## Record set:
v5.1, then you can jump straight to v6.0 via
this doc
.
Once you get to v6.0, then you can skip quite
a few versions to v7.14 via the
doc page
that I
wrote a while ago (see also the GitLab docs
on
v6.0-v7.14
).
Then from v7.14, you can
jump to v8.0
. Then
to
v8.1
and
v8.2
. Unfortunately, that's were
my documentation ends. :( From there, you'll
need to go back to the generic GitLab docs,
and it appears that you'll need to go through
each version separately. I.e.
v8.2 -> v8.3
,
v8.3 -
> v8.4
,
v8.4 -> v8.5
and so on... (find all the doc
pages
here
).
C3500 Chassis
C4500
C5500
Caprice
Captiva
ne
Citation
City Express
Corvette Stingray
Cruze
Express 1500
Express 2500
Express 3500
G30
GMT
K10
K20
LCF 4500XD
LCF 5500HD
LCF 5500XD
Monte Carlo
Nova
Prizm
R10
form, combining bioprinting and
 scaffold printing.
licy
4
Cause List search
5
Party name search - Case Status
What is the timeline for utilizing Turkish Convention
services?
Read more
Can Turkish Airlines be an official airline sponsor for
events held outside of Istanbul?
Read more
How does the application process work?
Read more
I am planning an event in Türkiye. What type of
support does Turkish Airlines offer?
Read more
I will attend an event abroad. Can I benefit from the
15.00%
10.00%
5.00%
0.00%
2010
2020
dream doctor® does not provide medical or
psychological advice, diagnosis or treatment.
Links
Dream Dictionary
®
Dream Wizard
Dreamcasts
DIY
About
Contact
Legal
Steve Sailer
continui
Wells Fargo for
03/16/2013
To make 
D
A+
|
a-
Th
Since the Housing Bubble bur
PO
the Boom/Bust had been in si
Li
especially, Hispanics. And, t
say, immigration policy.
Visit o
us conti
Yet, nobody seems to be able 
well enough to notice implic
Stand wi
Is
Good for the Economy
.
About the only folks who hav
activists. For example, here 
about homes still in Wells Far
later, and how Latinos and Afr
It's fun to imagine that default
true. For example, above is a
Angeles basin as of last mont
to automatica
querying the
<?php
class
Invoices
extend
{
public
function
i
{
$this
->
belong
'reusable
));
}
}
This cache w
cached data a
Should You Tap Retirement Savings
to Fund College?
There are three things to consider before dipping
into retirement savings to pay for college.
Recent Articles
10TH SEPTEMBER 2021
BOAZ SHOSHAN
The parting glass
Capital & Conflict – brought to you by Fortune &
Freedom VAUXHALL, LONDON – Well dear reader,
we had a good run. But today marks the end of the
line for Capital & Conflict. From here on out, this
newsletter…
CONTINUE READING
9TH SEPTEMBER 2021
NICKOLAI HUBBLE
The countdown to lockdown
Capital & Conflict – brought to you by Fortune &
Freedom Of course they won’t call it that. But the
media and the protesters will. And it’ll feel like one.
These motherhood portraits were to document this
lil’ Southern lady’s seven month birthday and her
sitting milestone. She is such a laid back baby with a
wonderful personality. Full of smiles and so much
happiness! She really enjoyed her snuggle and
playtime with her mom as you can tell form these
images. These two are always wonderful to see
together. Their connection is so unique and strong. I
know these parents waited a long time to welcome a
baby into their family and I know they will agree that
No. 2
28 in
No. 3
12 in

---

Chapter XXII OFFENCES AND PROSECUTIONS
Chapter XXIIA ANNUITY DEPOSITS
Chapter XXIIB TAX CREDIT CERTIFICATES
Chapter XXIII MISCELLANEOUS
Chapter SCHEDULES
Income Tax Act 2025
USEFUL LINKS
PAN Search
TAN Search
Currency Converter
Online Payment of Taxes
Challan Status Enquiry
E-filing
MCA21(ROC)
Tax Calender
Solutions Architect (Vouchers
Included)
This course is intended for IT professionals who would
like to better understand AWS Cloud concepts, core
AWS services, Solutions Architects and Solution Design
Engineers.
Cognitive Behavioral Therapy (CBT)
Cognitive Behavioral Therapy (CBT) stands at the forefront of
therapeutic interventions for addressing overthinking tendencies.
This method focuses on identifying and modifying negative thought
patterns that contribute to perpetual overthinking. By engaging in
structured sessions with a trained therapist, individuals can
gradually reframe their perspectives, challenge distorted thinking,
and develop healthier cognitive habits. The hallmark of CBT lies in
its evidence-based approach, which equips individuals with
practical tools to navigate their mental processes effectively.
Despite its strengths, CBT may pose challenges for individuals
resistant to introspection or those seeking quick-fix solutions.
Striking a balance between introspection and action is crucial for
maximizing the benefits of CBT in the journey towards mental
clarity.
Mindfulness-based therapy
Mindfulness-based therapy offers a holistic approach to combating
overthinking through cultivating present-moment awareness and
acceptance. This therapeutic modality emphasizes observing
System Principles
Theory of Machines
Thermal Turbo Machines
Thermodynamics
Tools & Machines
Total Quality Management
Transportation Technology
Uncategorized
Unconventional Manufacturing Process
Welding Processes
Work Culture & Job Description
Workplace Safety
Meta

---

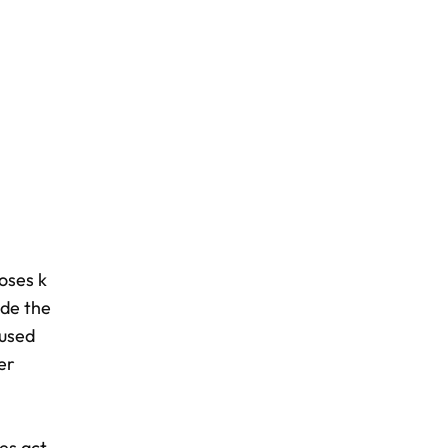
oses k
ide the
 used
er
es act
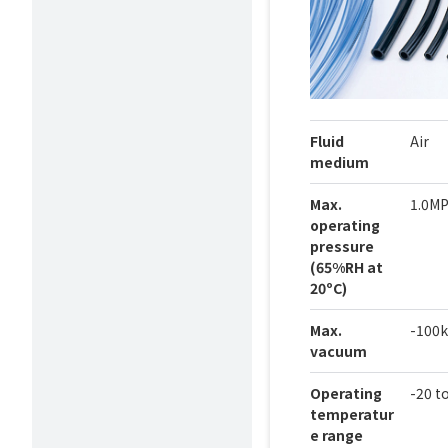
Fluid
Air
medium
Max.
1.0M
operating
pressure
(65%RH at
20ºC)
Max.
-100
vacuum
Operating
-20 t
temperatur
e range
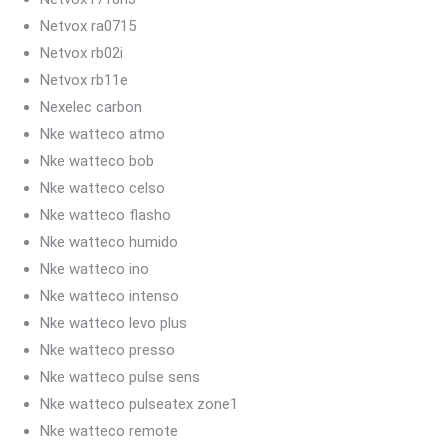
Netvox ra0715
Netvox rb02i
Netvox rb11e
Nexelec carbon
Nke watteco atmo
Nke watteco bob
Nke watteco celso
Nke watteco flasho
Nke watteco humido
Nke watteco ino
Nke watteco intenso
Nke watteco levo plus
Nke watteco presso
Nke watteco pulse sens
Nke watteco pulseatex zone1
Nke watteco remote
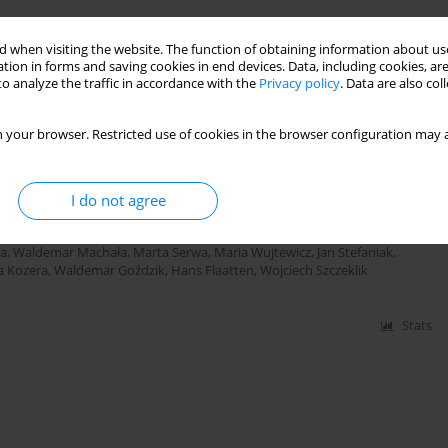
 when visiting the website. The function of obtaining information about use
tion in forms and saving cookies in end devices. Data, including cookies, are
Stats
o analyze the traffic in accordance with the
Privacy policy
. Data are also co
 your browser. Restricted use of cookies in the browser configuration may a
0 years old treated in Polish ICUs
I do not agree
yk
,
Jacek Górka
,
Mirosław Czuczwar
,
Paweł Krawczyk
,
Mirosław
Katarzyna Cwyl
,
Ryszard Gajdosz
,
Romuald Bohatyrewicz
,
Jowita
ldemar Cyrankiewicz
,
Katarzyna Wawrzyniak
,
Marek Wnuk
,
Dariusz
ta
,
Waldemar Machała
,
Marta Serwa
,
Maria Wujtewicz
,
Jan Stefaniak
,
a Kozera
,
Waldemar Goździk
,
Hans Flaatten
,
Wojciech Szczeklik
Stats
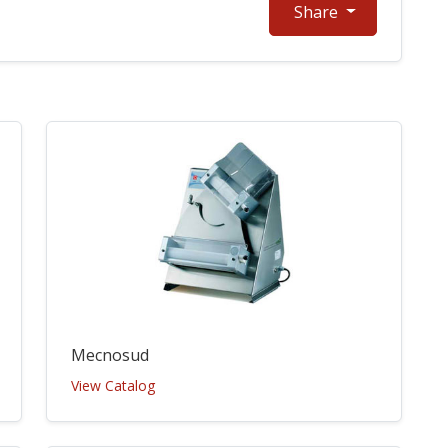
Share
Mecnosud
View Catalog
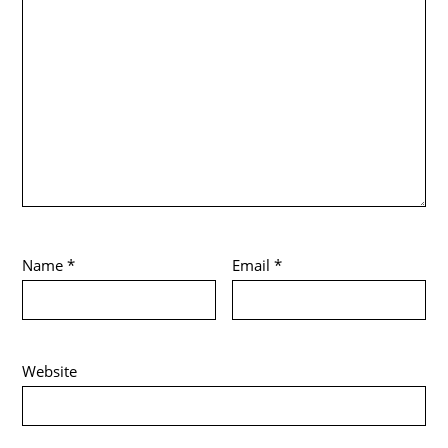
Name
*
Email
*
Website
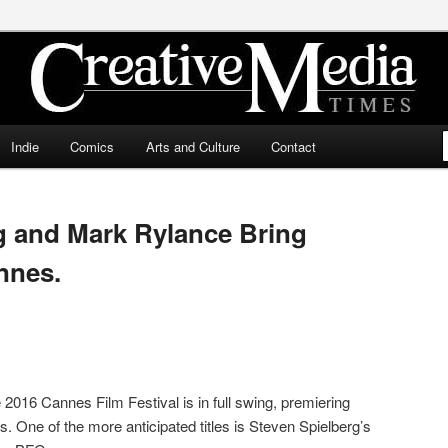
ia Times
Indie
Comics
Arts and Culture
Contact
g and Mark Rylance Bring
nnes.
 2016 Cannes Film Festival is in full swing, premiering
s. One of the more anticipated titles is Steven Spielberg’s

## Task description:
In the listing above, start at the line with "Chapter XXIIB TAX CREDIT CERTIFICATES", go on through the line with "like to better", and copy each of those lines exactly; leave out all the rest.

## Exercise answer:
Chapter XXIIB TAX CREDIT CERTIFICATES
Chapter XXIII MISCELLANEOUS
Chapter SCHEDULES
Income Tax Act 2025
USEFUL LINKS
PAN Search
TAN Search
Currency Converter
Online Payment of Taxes
Challan Status Enquiry
E-filing
MCA21(ROC)
Tax Calender
Solutions Architect (Vouchers
Included)
This course is intended for IT professionals who would
like to better understand AWS Cloud concepts, core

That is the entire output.